And some additional context:
These ERF numbers for aerosols are the result of a host of processes in
GCMs (and in the real world) and aren't a simple setting. In really simple
models they are though. In those really simple models it's trivial to run
all sorts of different values at once so a lot of studies run millions of
runs which scope out the uncertainty in aerosol forcing, climate
sensitivity and ocean heat uptake. They then plot the 'cone of uncertainty'
for some variable.

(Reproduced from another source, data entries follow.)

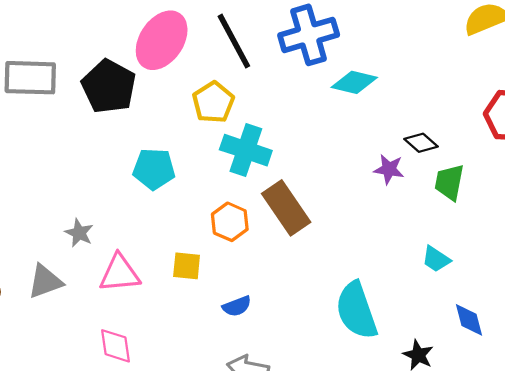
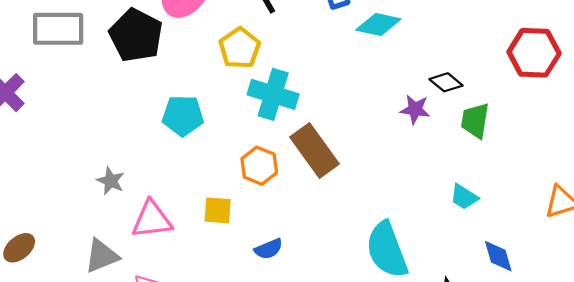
gray triangle: (45, 281) -> (102, 256), moved

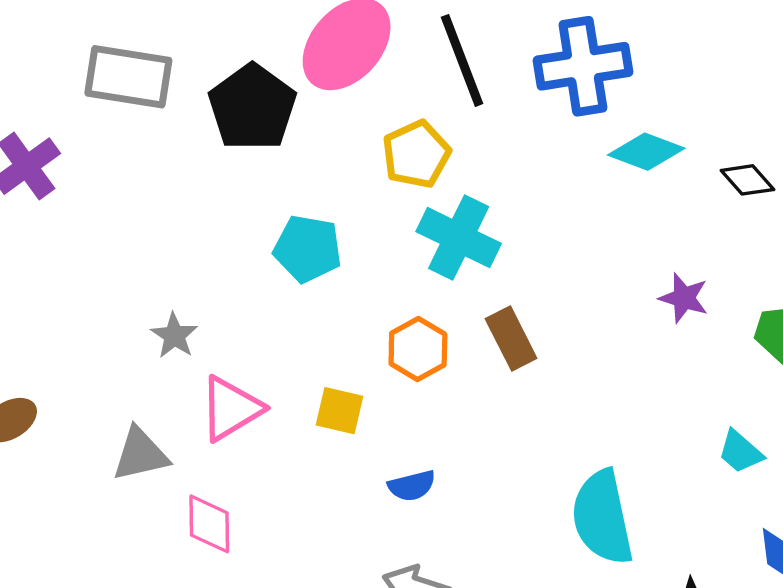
black diamond: (446, 82) -> (747, 180), moved
brown rectangle: (315, 150) -> (511, 339), size x0.7
pink triangle: (152, 220) -> (231, 409), turned -33

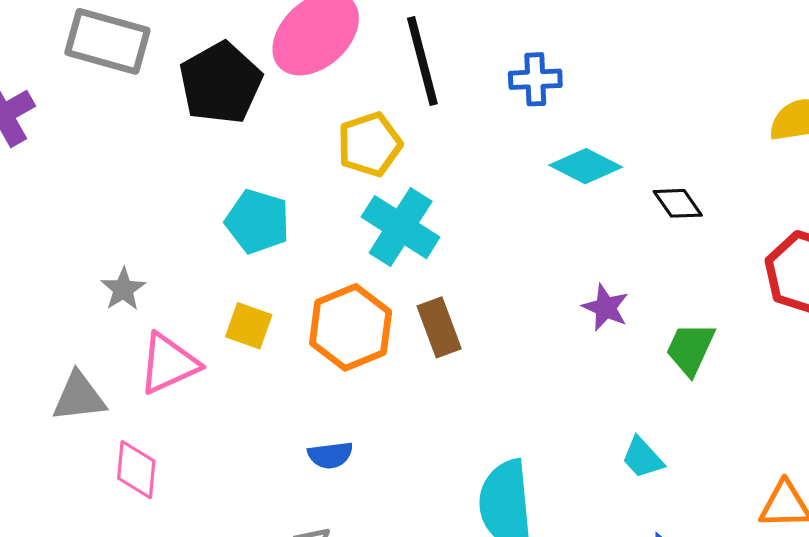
blue cross: (583, 66) -> (535, 79), size x0.6
orange hexagon: (418, 349) -> (351, 327), size x1.4
yellow square: (340, 411) -> (249, 326), moved

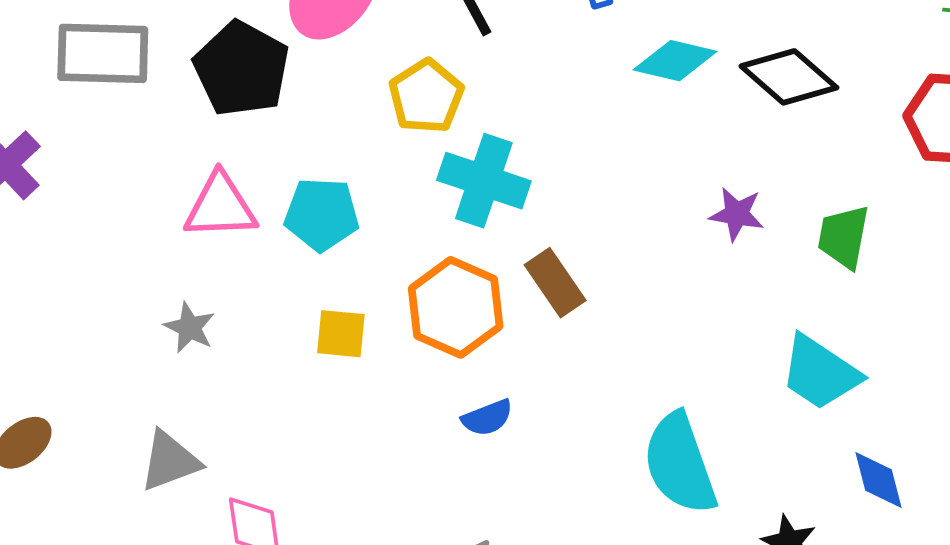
black diamond: (678, 203) -> (789, 77), size x1.6
pink triangle: (169, 364) -> (220, 206), moved, turned 36
blue semicircle: (330, 455) -> (487, 418), moved
cyan trapezoid: (643, 458) -> (820, 373), size x1.6

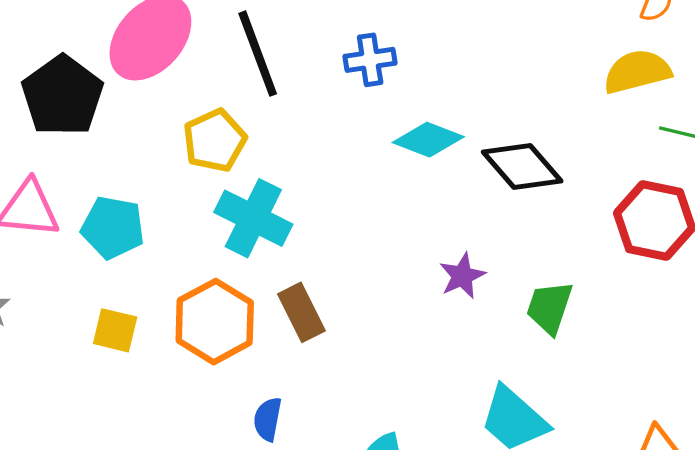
purple star: (737, 214) -> (462, 276), turned 30
blue semicircle: (487, 418) -> (268, 419), moved, turned 114

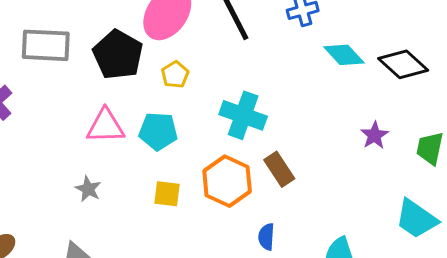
cyan diamond: (428, 140) -> (344, 55), turned 33
yellow pentagon: (215, 141) -> (175, 74), moved, size x0.7

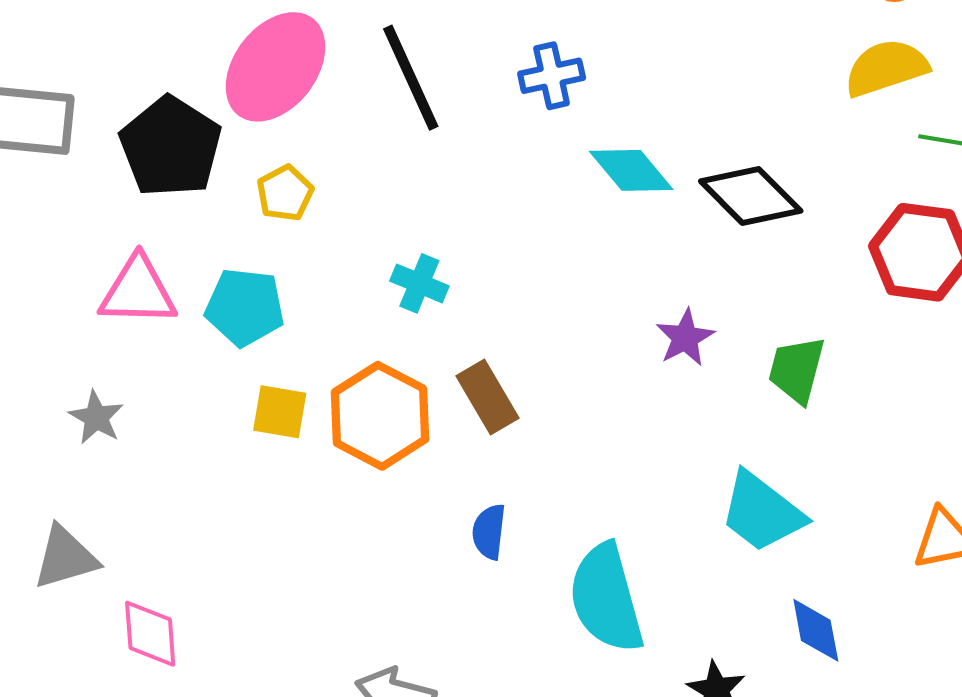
cyan cross: (243, 115) -> (419, 283), size x0.6
yellow square: (167, 194) -> (280, 412), moved
blue semicircle: (266, 237) -> (489, 532), moved

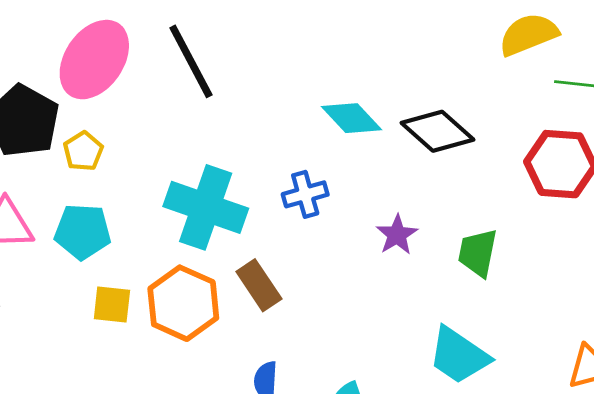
blue cross: (552, 76) -> (305, 194), moved
yellow pentagon: (285, 193) -> (83, 151), moved
cyan cross: (419, 283) -> (206, 207), size x2.0

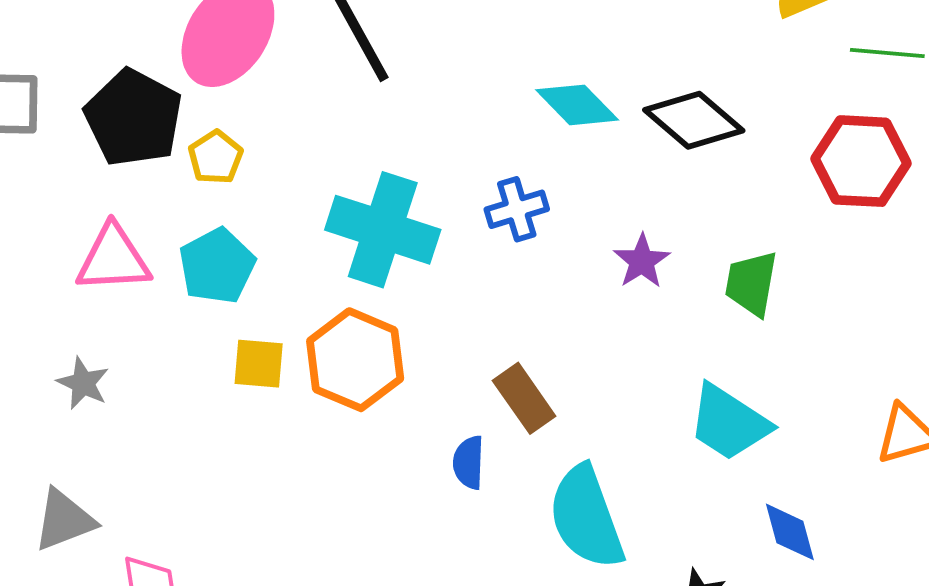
cyan pentagon: (83, 232) -> (217, 266), turned -30
brown rectangle: (259, 285) -> (524, 398), moved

Typically this forms the input to various economic
models as the results of the simple models aren't that interesting on their
own.
On Friday, 4 March 2016 09:57:29 UTC-5, p.j.irvine wrote:
>
> Hi,
>
> To put this in perspective the IPCC AR5 found:
>
> The magnitude of the aerosol forcing is reduced relative to AR4. The RF
> due to aerosol–radiation interactions, sometimes referred to as direct
> aerosol effect, is given a best estimate of –0.35 (–0.85 to +0.15) W m–2,
> and black carbon (BC) on snow and ice is 0.04 (0.02 to 0.09) W m–2. The ERF
> due to aerosol–radiation interactions is –0.45 (–0.95 to +0.05) W m–2. A
> total aerosol–cloud interaction5 is quantified in terms of the ERF concept
> with an estimate of –0.45 (–1.2 to 0.0) W m–2. The total aerosol effect
> (excluding BC on snow and ice) is estimated as ERF of –0.9 (–1.9 to –0.1)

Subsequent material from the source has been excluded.